Tuesday evening, shortly after his arrival in Washington, he paid tribute to the victims of Covid-19, taking the opposite view of Donald Trump who has for months tried to minimize the impact of a pandemic that has made more than 400,000 dead in the United States.

Tonight, in Washington, DC and across the nation, we came together to honor the over 400,000 Americans we've lost to COVID-19.

The last year has tested us in unimaginable ways, but now it's time we begin to heal and overcome - together.


- Joe Biden (@JoeBiden) January 20, 2021

"To heal we have to remember. It is hard to remember sometimes but this is how we heal," he said in front of the imposing Abraham Lincoln monument.

The former right-hand man of Barack Obama, then gathered, to the sound of Leonard Cohen's song "Hallelujah", in front of the 400 lights which had been lit all around the rectangular basin in which the Washington Monument was reflected.
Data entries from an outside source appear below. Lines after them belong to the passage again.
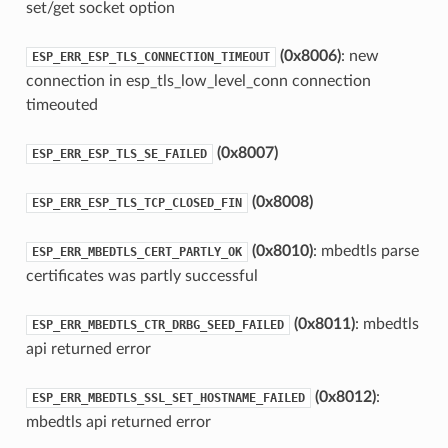
set/get socket option
(0x8006)
: new
ESP_ERR_ESP_TLS_CONNECTION_TIMEOUT
connection in esp_tls_low_level_conn connection
timeouted
(0x8007)
ESP_ERR_ESP_TLS_SE_FAILED
(0x8008)
ESP_ERR_ESP_TLS_TCP_CLOSED_FIN
(0x8010)
: mbedtls parse
ESP_ERR_MBEDTLS_CERT_PARTLY_OK
certificates was partly successful
(0x8011)
: mbedtls
ESP_ERR_MBEDTLS_CTR_DRBG_SEED_FAILED
api returned error
(0x8012)
:
ESP_ERR_MBEDTLS_SSL_SET_HOSTNAME_FAILED
mbedtls api returned error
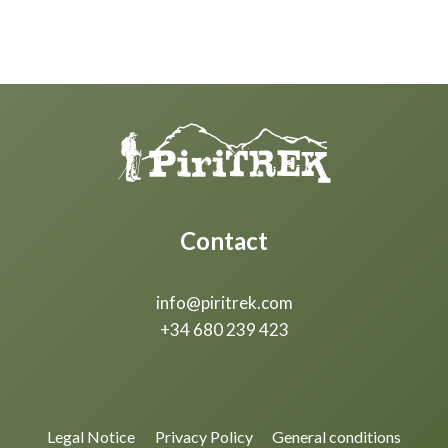
Contact
info@piritrek.com
+34 680 239 423
Legal Notice
Privacy Policy
General conditions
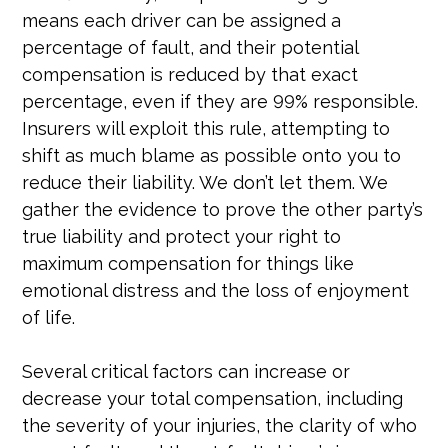
means each driver can be assigned a
percentage of fault, and their potential
compensation is reduced by that exact
percentage, even if they are 99% responsible.
Insurers will exploit this rule, attempting to
shift as much blame as possible onto you to
reduce their liability. We don’t let them. We
gather the evidence to prove the other party’s
true liability and protect your right to
maximum compensation for things like
emotional distress and the loss of enjoyment
of life.
Several critical factors can increase or
decrease your total compensation, including
the severity of your injuries, the clarity of who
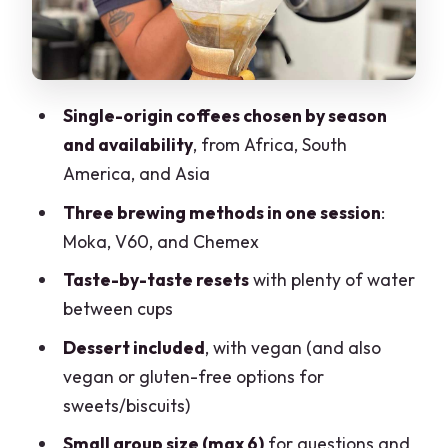
aroma
Tasting flow: water resets, dessert
choices, and a relaxed pace
Single-origin coffees chosen by season
How to bring it home: turning three
and availability
, from Africa, South
methods into everyday skill
America, and Asia
Price and value in Milan: why $35 can
Three brewing methods in one session
:
make sense
Moka, V60, and Chemex
Who should book this coffee tasting in
Taste-by-taste resets
with plenty of water
Milano
between cups
Should you book Il Cafetero’s coffee
Dessert included
, with vegan (and also
degustazione?
vegan or gluten-free options for
FAQ
sweets/biscuits)
How long is the coffee tasting?
Small group size (max 6)
for questions and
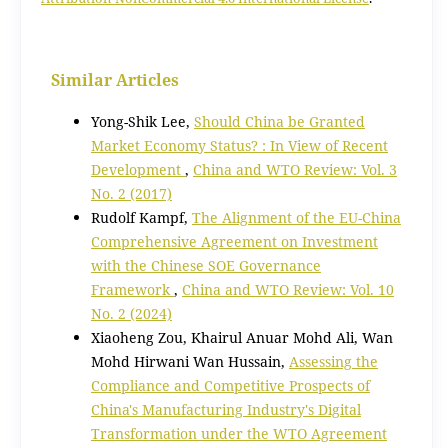
Similar Articles
Yong-Shik Lee,
Should China be Granted
Market Economy Status? : In View of Recent
Development
,
China and WTO Review: Vol. 3
No. 2 (2017)
Rudolf Kampf,
The Alignment of the EU-China
Comprehensive Agreement on Investment
with the Chinese SOE Governance
Framework
,
China and WTO Review: Vol. 10
No. 2 (2024)
Xiaoheng Zou, Khairul Anuar Mohd Ali, Wan
Mohd Hirwani Wan Hussain,
Assessing the
Compliance and Competitive Prospects of
China's Manufacturing Industry's Digital
Transformation under the WTO Agreement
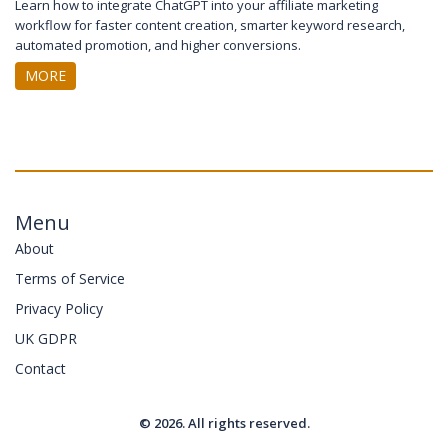
Learn how to integrate ChatGPT into your affiliate marketing
workflow for faster content creation, smarter keyword research,
automated promotion, and higher conversions.
MORE
Menu
About
Terms of Service
Privacy Policy
UK GDPR
Contact
© 2026. All rights reserved.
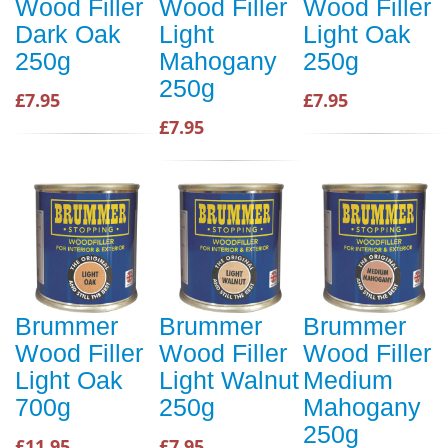
Wood Filler
Wood Filler
Wood Filler
Dark Oak
Light
Light Oak
250g
Mahogany
250g
250g
£7.95
£7.95
£7.95
Brummer
Brummer
Brummer
Wood Filler
Wood Filler
Wood Filler
Light Oak
Light Walnut
Medium
700g
250g
Mahogany
250g
£11.95
£7.95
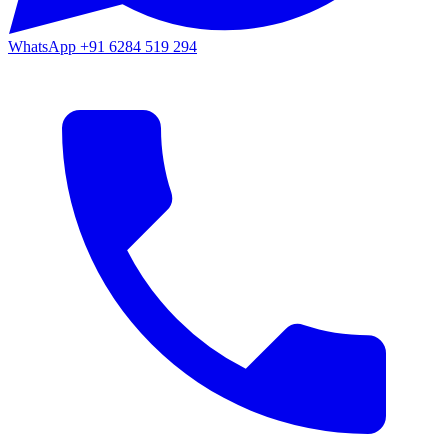
WhatsApp
+91 6284 519 294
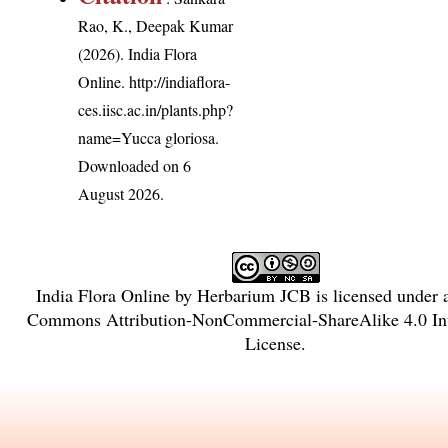
Rao, K., Deepak Kumar
(2026). India Flora
Online.
http://indiaflora-
ces.iisc.ac.in/plants.php?
name=Yucca gloriosa
.
Downloaded on 6
August 2026.
India Flora Online
by
Herbarium JCB
is licensed under
Commons Attribution-NonCommercial-ShareAlike 4.0 Int
License
.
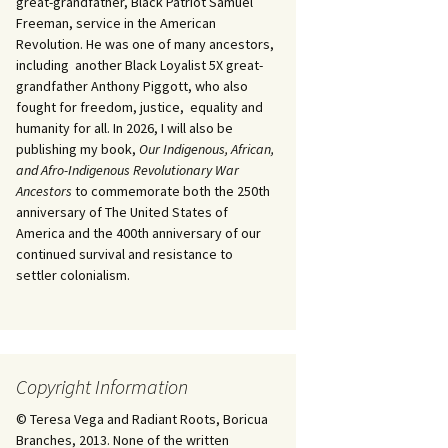
great-grandfather, Black Patriot Samuel
Freeman, service in the American
Revolution. He was one of many ancestors,
including another Black Loyalist 5X great-
grandfather Anthony Piggott, who also
fought for freedom, justice, equality and
humanity for all. In 2026, I will also be
publishing my book,
Our Indigenous, African,
and Afro-Indigenous Revolutionary War
Ancestors
to commemorate both the 250th
anniversary of The United States of
America and the 400th anniversary of our
continued survival and resistance to
settler colonialism.
Copyright Information
© Teresa Vega and Radiant Roots, Boricua
Branches, 2013. None of the written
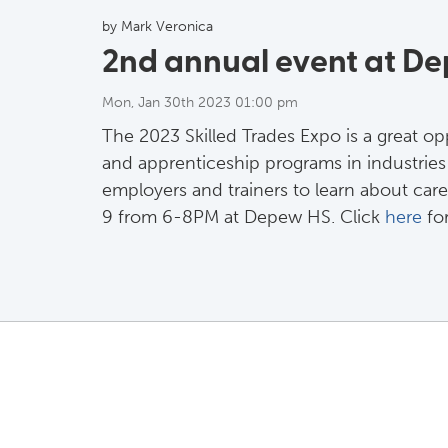
by Mark Veronica
2nd annual event at D
Mon, Jan 30th 2023 01:00 pm
The 2023 Skilled Trades Expo is a great op
and apprenticeship programs in industries l
employers and trainers to learn about care
9 from 6-8PM at Depew HS. Click
here
for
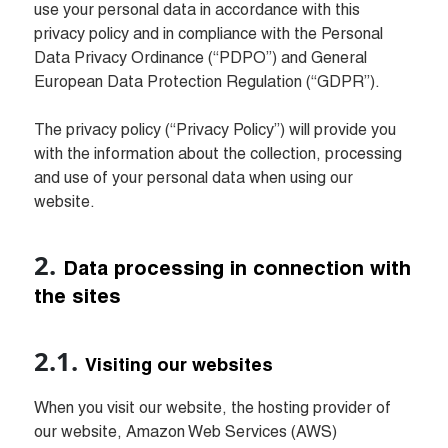
use your personal data in accordance with this 
privacy policy and in compliance with the Personal 
Data Privacy Ordinance (“PDPO”) and General 
European Data Protection Regulation (“GDPR”).

The privacy policy (“Privacy Policy”) will provide you 
with the information about the collection, processing 
and use of your personal data when using our 
website. 
Data processing in connection with 
the sites
Visiting our websites
When you visit our website, the hosting provider of 
our website, Amazon Web Services (AWS) 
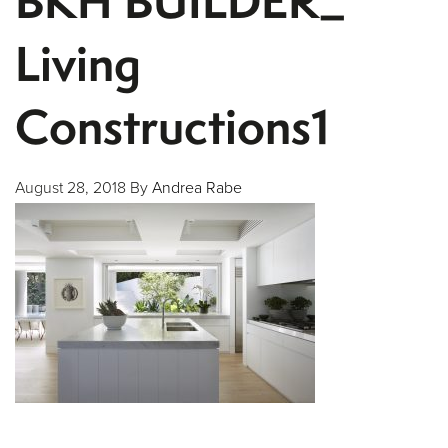
BKH BUILDER_
Living
Constructions1
August 28, 2018
By
Andrea Rabe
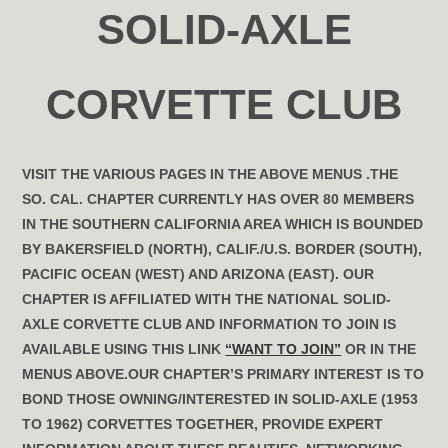
SOLID-AXLE
CORVETTE CLUB
VISIT THE VARIOUS PAGES IN THE ABOVE MENUS .
THE
SO. CAL. CHAPTER CURRENTLY HAS OVER 80 MEMBERS
IN THE SOUTHERN CALIFORNIA AREA WHICH IS BOUNDED
BY BAKERSFIELD (NORTH), CALIF./U.S. BORDER (SOUTH),
PACIFIC OCEAN (WEST) AND ARIZONA (EAST). OUR
CHAPTER IS AFFILIATED WITH THE NATIONAL SOLID-
AXLE CORVETTE CLUB AND INFORMATION TO JOIN IS
AVAILABLE USING THIS LINK
“WANT TO JOIN”
OR IN THE
MENUS ABOVE.OUR CHAPTER’S PRIMARY INTEREST IS TO
BOND THOSE OWNING/INTERESTED IN SOLID-AXLE (1953
TO 1962) CORVETTES TOGETHER, PROVIDE EXPERT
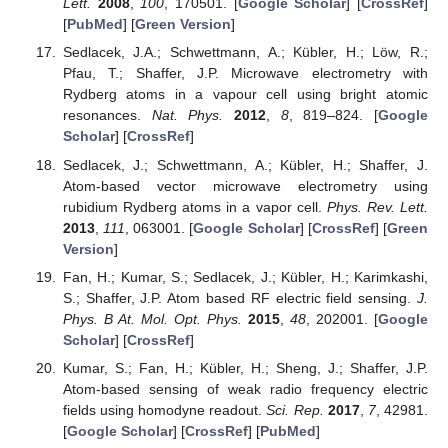
Lett.
2008
,
100
, 170501. [
Google Scholar
] [
CrossRef
]
[
PubMed
] [
Green Version
]
Sedlacek, J.A.; Schwettmann, A.; Kübler, H.; Löw, R.;
Pfau, T.; Shaffer, J.P. Microwave electrometry with
Rydberg atoms in a vapour cell using bright atomic
resonances.
Nat. Phys.
2012
,
8
, 819–824. [
Google
Scholar
] [
CrossRef
]
Sedlacek, J.; Schwettmann, A.; Kübler, H.; Shaffer, J.
Atom-based vector microwave electrometry using
rubidium Rydberg atoms in a vapor cell.
Phys. Rev. Lett.
2013
,
111
, 063001. [
Google Scholar
] [
CrossRef
] [
Green
Version
]
Fan, H.; Kumar, S.; Sedlacek, J.; Kübler, H.; Karimkashi,
S.; Shaffer, J.P. Atom based RF electric field sensing.
J.
Phys. B At. Mol. Opt. Phys.
2015
,
48
, 202001. [
Google
Scholar
] [
CrossRef
]
Kumar, S.; Fan, H.; Kübler, H.; Sheng, J.; Shaffer, J.P.
Atom-based sensing of weak radio frequency electric
fields using homodyne readout.
Sci. Rep.
2017
,
7
, 42981.
[
Google Scholar
] [
CrossRef
] [
PubMed
]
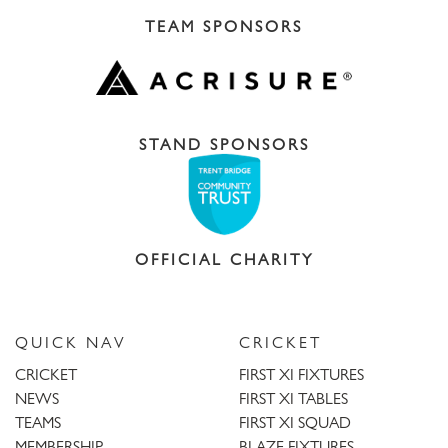
TEAM SPONSORS
STAND SPONSORS
OFFICIAL CHARITY
QUICK NAV
CRICKET
CRICKET
FIRST XI FIXTURES
NEWS
FIRST XI TABLES
TEAMS
FIRST XI SQUAD
MEMBERSHIP
BLAZE FIXTURES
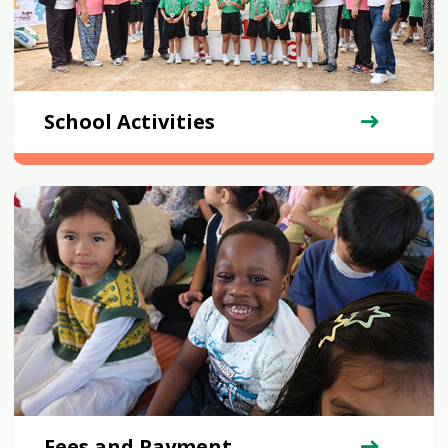
School Activities
Fees and Payment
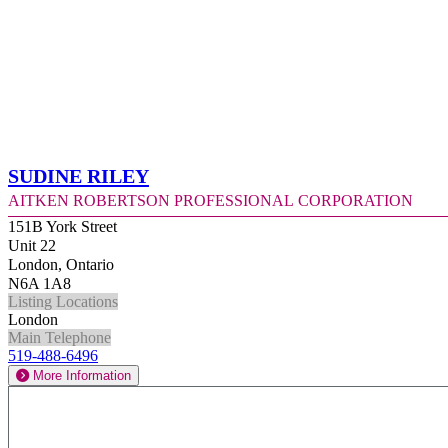
Sudine Riley
Aitken Robertson Professional Corporation
151B York Street
Unit 22
London, Ontario
N6A 1A8
Listing Locations
London
Main Telephone
519-488-6496
More Information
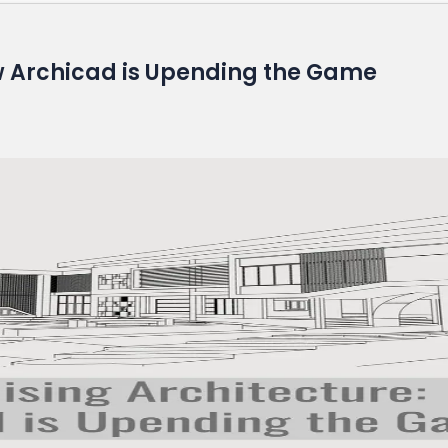
ow Archicad is Upending the Game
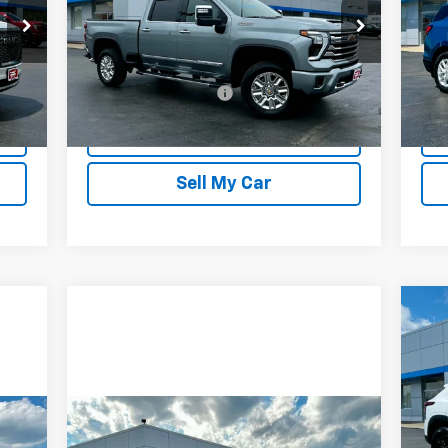
Price Drop
P
VIN:
2GC4YVE78R1172761
Stock:
20246
VIN:
Model:
CK30743
Mode
Less
15,700 mi
13,
$175
Documentation Fee
$175
Doc
Int.
Ext.
Int.
REQUEST INFORMATION
Sell My Car
$1
Ne
LT
SA
P
VIN:
Compare Vehicle
Mode
$25,471
Used
2025
Chevrolet Trax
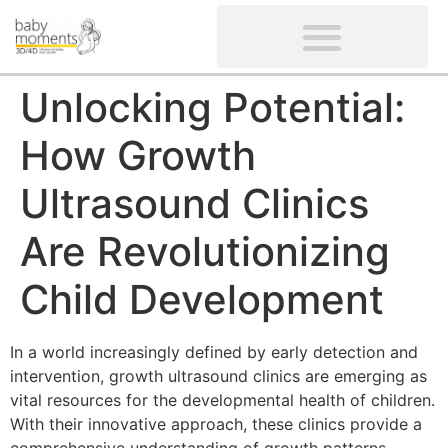
CLIENTS’ REVIEWS
SCREENING-NOT PROVIDED
GYNAECOLOGICAL ULTRASOUND SCAN
WOMEN’S FERTILITY SCAN
Unlocking Potential:
How Growth
Ultrasound Clinics
Are Revolutionizing
Child Development
In a world increasingly defined by early detection and
intervention, growth ultrasound clinics are emerging as
vital resources for the developmental health of children.
With their innovative approach, these clinics provide a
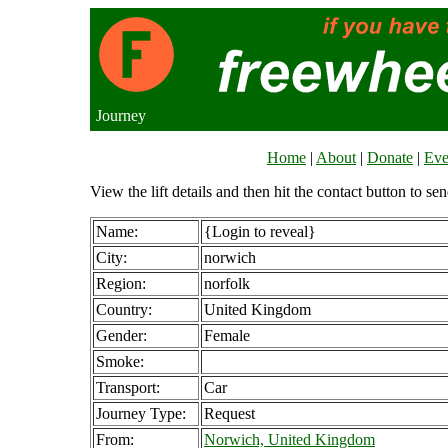
Journey
Home
|
About
|
Donate
|
Eve
View the lift details and then hit the contact button to sen
Name:
{Login to reveal}
City:
norwich
Region:
norfolk
Country:
United Kingdom
Gender:
Female
Smoke:
Transport:
Car
Journey Type:
Request
From:
Norwich, United Kingdom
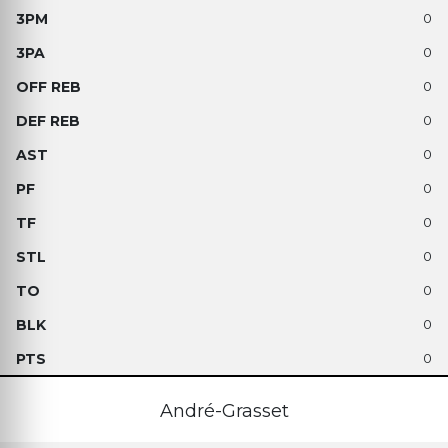
0
0
0
0
0
0
0
0
0
0
0
André-Grasset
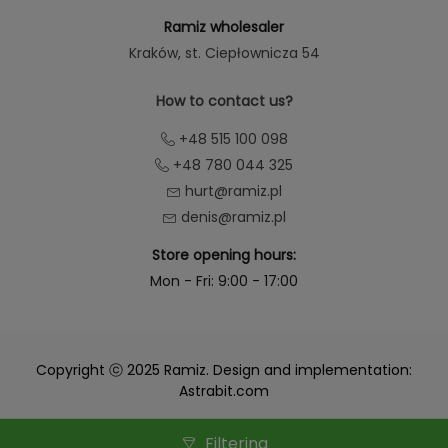
Ramiz wholesaler
Kraków
, st. Ciepłownicza 54
How to contact us?
+48 515 100 098
+48 780 044 325
hurt@ramiz.pl
denis@ramiz.pl
Store opening hours:
Mon - Fri: 9:00 - 17:00
Copyright ⓒ 2025 Ramiz. Design and implementation:
Astrabit.com
Filtering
A few hours earlier, when he left his home in Delaware, he had been very moved, tears streaming down his face.

“Excuse my emotion, when I die Delaware will be written in my heart,” the Democrat said, echoing the words of Irish author James Joyce.

Climate of tension

This day of consecration for Joe Biden will take place in a very special climate, under the combined effect of the Covid-19 epidemic and the still fresh trauma of the violence on the Capitol, which left five dead.

The security measures surrounding the ceremony are exceptional.

Some 25,000 National Guard troops and thousands of police from across the country will be deployed.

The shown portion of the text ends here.